<<<<

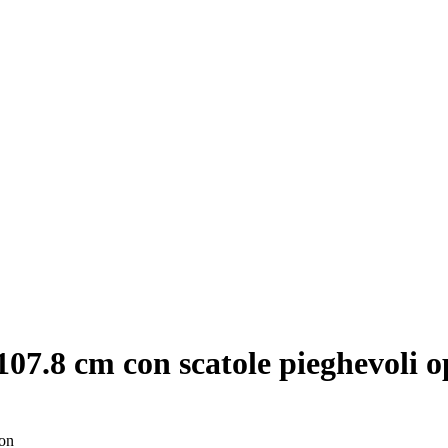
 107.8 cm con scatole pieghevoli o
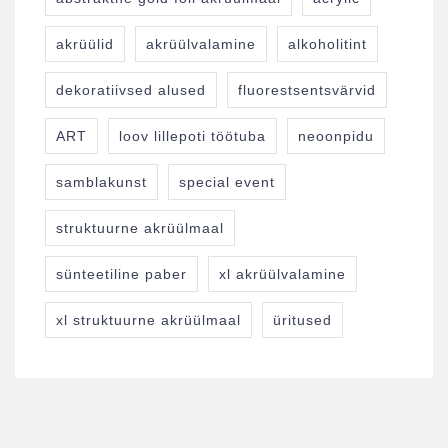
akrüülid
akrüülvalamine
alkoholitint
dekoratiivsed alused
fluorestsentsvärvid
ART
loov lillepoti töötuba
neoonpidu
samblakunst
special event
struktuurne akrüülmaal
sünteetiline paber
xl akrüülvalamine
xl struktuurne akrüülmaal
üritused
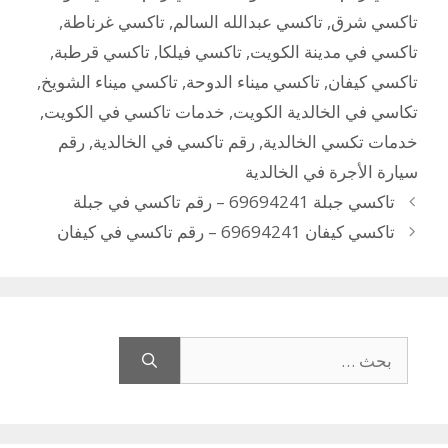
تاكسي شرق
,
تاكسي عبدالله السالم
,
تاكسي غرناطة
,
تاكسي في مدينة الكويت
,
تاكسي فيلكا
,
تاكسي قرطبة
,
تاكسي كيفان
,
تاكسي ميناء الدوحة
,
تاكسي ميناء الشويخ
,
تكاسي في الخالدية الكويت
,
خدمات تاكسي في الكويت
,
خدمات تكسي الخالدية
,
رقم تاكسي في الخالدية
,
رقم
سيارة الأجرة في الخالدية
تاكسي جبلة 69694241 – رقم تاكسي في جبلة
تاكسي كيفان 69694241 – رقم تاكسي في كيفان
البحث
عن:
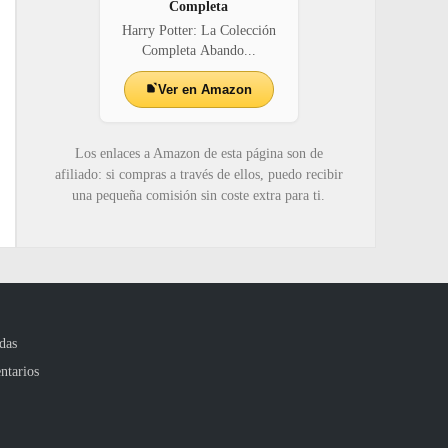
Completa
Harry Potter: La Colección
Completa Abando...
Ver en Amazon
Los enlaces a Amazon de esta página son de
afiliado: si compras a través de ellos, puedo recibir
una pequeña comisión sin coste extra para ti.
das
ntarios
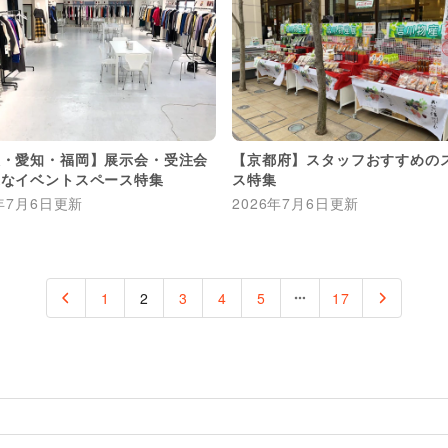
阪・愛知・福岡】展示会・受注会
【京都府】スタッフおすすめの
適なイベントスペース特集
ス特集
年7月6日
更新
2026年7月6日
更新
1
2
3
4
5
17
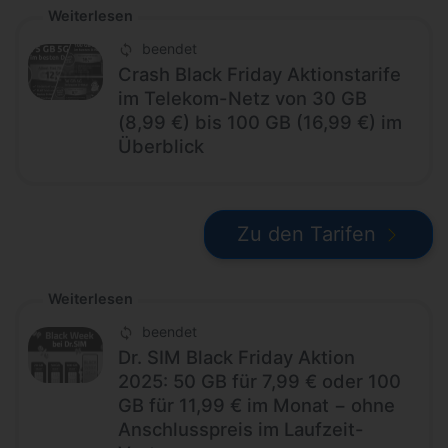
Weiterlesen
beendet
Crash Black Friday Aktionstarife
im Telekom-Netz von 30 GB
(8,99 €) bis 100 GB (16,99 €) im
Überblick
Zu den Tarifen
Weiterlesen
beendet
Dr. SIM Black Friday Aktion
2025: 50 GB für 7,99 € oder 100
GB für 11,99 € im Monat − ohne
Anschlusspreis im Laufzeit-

>>>>
<<<<

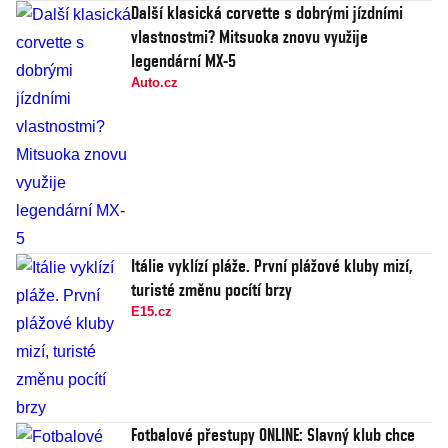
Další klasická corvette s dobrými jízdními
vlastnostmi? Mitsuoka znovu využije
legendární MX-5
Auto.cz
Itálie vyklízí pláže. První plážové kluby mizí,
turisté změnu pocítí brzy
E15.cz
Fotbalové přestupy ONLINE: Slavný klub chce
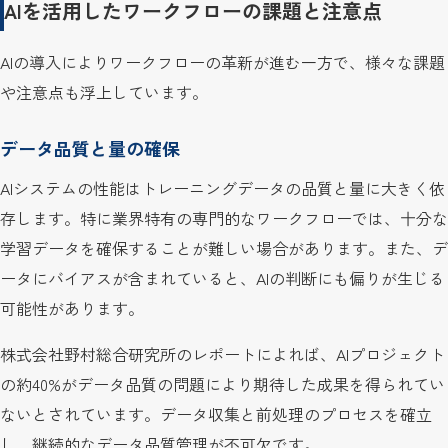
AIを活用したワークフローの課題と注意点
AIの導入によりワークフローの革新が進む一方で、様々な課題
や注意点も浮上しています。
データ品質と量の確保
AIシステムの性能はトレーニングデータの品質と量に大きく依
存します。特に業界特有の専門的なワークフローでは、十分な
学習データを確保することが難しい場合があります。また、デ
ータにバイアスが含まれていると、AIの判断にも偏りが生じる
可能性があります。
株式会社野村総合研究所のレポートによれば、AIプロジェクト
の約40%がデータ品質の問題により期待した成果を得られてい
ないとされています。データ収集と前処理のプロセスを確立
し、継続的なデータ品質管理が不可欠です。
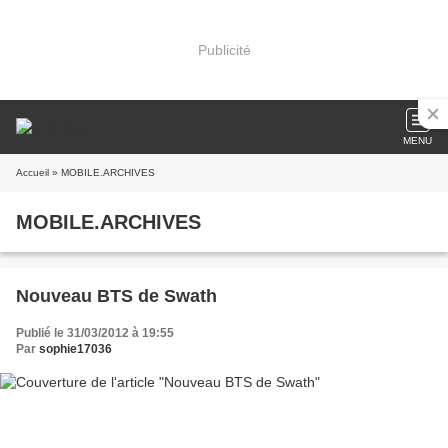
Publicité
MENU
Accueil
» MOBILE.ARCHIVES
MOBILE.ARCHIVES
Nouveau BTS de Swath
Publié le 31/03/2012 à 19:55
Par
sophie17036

>>>>

• Exercise:
Out of the preceding entries, pull every line containing the string "struktuurne".

• Written reply:
struktuurne akrüülmaal
xl struktuurne akrüülmaal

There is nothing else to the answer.